Portal Uwodzicieli
Witryna poświęcona relacjom damsko męskim oraz budowaniu międzyludzkich więzi emocjonalnych.
Lorem ipsum dolor sit amet, consectetur adipiscing elit END.

Rozstanie i spostrzeganie otoczenia

3 posts / 0 new
Ostatni
kubuch
Portret użytkownika kubuch
Nieobecny
Wiek: 22
Miejscowość: Szczecin

Dołączył: 2015-11-14
Punkty pomocy: 23
Rozstanie i spostrzeganie otoczenia

Witam wszystkich.

Nie, nie szukam tutaj rad typu "jak poradzić sobie z myślami o byłej kobiecie" czy też "jak ją odzyskać". Bardziej nurtuje mnie inna kwestia i to czy jest to zwyczajnie mój fałszywy punkt widzenia czy może to faktycznie być mały problem z którym w pewien sposób muszę rozwiązać.

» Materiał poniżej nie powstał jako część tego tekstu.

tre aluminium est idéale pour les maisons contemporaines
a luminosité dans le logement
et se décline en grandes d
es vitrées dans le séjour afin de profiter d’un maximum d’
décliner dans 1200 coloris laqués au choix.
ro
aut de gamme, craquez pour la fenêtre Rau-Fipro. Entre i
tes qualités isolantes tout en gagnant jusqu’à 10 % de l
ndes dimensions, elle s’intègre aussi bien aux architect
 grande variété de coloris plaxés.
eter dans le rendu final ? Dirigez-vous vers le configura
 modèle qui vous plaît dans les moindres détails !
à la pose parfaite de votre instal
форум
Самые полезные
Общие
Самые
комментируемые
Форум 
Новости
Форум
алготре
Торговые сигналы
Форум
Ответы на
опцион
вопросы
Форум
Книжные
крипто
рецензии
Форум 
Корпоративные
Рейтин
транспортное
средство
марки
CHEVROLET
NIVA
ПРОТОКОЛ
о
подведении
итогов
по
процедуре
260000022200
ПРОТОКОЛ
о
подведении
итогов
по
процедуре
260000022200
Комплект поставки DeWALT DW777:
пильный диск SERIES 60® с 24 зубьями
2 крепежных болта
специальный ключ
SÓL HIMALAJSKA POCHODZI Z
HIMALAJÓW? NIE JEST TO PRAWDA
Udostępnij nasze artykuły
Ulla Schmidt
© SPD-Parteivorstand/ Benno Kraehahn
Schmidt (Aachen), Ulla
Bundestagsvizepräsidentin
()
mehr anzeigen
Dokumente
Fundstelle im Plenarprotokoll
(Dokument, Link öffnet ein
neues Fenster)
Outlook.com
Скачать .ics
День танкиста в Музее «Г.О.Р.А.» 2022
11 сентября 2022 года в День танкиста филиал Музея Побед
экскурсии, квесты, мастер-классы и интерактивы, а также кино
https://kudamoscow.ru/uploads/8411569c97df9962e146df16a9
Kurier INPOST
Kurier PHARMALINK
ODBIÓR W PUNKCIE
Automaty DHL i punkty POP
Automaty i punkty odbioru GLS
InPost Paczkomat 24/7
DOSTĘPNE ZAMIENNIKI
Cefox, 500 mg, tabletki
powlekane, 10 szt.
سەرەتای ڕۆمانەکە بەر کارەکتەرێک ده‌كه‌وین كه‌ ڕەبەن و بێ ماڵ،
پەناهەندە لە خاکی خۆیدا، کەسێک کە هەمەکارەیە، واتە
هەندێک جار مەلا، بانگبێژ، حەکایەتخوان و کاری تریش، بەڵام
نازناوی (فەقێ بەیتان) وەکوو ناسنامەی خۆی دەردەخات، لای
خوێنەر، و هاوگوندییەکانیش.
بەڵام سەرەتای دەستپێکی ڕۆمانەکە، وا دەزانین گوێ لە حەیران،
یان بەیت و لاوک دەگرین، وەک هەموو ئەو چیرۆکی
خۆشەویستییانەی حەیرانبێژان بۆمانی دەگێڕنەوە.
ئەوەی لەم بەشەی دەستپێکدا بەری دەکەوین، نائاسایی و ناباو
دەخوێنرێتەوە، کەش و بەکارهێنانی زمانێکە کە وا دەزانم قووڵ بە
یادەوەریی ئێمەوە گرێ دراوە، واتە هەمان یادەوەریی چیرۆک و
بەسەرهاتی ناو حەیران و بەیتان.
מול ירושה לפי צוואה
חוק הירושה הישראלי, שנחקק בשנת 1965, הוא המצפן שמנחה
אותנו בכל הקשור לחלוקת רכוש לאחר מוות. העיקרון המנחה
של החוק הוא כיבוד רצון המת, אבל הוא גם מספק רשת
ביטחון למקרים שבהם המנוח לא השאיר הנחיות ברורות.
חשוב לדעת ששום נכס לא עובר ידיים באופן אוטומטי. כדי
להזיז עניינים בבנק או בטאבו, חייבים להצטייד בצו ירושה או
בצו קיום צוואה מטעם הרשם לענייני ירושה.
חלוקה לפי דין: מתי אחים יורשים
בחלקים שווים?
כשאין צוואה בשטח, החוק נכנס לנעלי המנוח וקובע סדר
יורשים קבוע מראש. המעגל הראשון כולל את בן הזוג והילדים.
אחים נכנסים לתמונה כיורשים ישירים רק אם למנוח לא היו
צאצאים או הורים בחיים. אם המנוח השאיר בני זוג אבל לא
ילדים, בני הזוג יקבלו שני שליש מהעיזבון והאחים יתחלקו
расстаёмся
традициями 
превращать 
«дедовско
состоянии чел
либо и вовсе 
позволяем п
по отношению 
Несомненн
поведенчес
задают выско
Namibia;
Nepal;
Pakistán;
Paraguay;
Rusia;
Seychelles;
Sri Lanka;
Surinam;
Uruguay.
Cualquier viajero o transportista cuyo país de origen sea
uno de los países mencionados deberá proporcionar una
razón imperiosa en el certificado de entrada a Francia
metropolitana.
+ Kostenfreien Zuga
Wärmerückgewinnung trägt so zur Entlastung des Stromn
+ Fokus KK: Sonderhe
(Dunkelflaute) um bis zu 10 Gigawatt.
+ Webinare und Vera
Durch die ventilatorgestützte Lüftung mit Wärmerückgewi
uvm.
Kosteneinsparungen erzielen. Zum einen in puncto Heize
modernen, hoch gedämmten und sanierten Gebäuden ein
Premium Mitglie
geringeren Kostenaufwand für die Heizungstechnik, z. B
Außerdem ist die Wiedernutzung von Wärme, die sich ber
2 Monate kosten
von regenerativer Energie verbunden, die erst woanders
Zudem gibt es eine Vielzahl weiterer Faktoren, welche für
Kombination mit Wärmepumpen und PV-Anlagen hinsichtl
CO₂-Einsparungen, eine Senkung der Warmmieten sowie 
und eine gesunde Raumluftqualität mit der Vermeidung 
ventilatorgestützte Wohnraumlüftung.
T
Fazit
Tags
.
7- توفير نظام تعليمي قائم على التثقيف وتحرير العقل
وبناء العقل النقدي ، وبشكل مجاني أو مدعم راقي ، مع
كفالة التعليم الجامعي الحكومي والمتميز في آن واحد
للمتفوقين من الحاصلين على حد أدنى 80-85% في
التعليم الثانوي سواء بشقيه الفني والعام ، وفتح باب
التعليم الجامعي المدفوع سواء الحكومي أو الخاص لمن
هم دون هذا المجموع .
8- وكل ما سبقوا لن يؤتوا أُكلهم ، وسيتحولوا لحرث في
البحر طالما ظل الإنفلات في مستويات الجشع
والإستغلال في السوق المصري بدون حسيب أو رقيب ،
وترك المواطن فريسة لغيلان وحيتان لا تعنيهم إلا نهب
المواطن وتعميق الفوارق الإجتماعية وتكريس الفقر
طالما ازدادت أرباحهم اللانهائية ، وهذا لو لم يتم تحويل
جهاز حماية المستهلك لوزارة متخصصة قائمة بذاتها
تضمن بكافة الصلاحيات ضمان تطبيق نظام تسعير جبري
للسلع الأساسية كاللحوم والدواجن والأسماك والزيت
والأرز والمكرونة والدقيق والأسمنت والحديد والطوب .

Nie uderzając w sedno. Związki się zaczynają i kończą lub nie. Ten się skończył ponieważ odległość nie sprzyja długotrwałym związkom gdzie w brew pozorom trwał on skromne półtora roku. Kiedy kobieta nie wyrabia już psychicznie i w jej głowie tworzy się zbyt wiele urojeń a dla poparcia swoich argumentów broni się iluzjami? których nie pozwalam sobie wmówić to rodzi się konflikt/kłótnia. W momencie gdy już sprawy te przekraczają pewne granice to czas to zakończyć prawda? prawda... może i nie zrobiłem tego w sposób jaki zrobił bym to na spokojnie i tego żałuję ale zostaje przy swoim, mam dosyć tej kobiety. Uderzając w sedno. Wraz z rozstaniem przychodzi moment w którym otoczenie się o tym w ten czy inny sposób dowiaduje. W naszym systemie społecznym panują dwa w ch*j niesprawiedliwy dla nas samców stereotyp. "Zostawił ją, drań i bezdusznik jeden" lub "odeszła od niego, ciota i łajza". Tak, to właśnie te dwa stereotypy sprawiają mi problem. Po pierwszym związku odczułem, że tak właśnie zareagowano na mnie otoczenie. Pary (nie mam nic do par, lubię tak samo jak singli) tak jak by się w pewien sposób ode mnie odsuwały. Więzi z tymi znajomymi uległy pogorszeniu. Rodzina zawiedziona "znowu rozstanie? zobacz na brata, 28 lat na karku, żona, drugie dziecko w drodze" i doszukiwanie się tego Drania. Kumple? w myślach mam nadzieję, że żaden się do niej nie dobierze bo i jeszcze kolejne znajomości uciekną (tu mam na myśli choćby tego jednego kumpla). Może i skromny problem aczkolwiek zastanawiam się jak tym razem do tego podejść. Czy może jaki tok myślenia obrać.

Może i się trochę rozpisałem ale tego na forum nie znalazłem Smile Jak wasze otoczenie reagowało na wasze rozstania? Ile macie za sobą poważnych związków? Mam nadzieje, że nie zmarnowałem waszego czasu! Pozdrawiam

---Jeśli mam gdzieś jechać, to ja prowadzę

tddaygame
Nieobecny
Płeć: mężczyzna
Wiek: 99
Miejscowość: Warszawa

Dołączył: 2015-07-12
Punkty pomocy: 1753

Mam wrażenie, że większość osób, które są długoterminowo zadowolone ze swojego życia i są ze sobą wewnętrznie spójne mają głęboko w dupie opinie innych o sobie i swoich wyborach.

To Twoje życie, Ty je przeżywasz, Ty czerpiesz z niego radość. Jeżeli jesteś nieszczęśliwy - zmień coś. Jeżeli znajomi Ci marudzą co masz ze swoim życiem zrobić to albo im powiedz, żeby się odstosunkowali, albo zmień znajomych.

Igorsky
Portret użytkownika Igorsky
Nieobecny
Wiek: 26
Miejscowość: Warszawa

Dołączył: 2013-09-17
Punkty pomocy: 133

Tak jak kolega powiedział wyżej, tego typu sytuacje są doskonałym sprawdzianem dla Twojego otoczenia. Jeżeli ktoś Ci robi wyrzuty z powodu że się rozstałeś z laską, to jest jego problem, jedni potrafią zachować neutralność inni się opowiadają po czyjejś stronie, warto sobie zapamiętać na przyszłość kto jak się zachował i wyciągnąć z tego wnioski dla siebie.